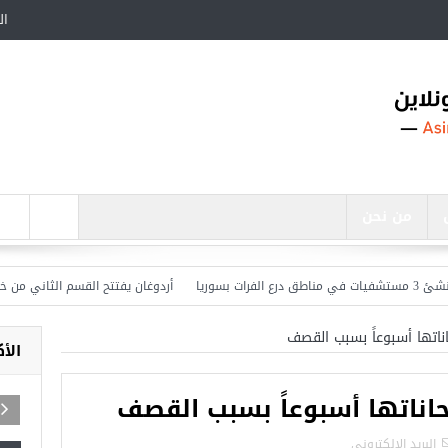
ال
من نحن
أردوغان يفتتح القسم الثاني من خط مترو
ناتها أسبوعاً بسبب القصف
الأ
اناتها أسبوعاً بسبب القصف
اجد في تركيا
البريد الالكترونى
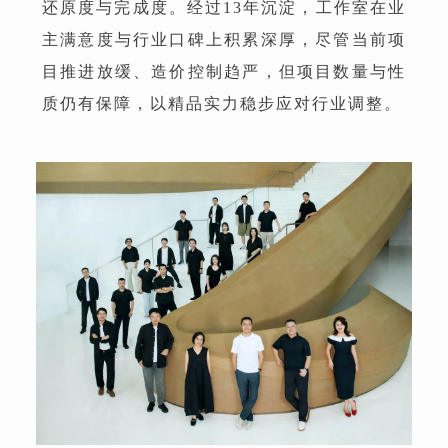
还原度与完成度。经过13年沉淀，工作室在业
主满意度与行业口碑上积累深厚，尽管当前项
目推进放缓、造价控制趋严，但项目数量与性
质仍有保障，以精品实力稳步应对行业调整。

--------------------------------------------------

The expected answer is each line of the records above that includes the string "بسبب".

• **EXPECTED OUTPUT**:
ناتها أسبوعاً بسبب القصف
اناتها أسبوعاً بسبب القصف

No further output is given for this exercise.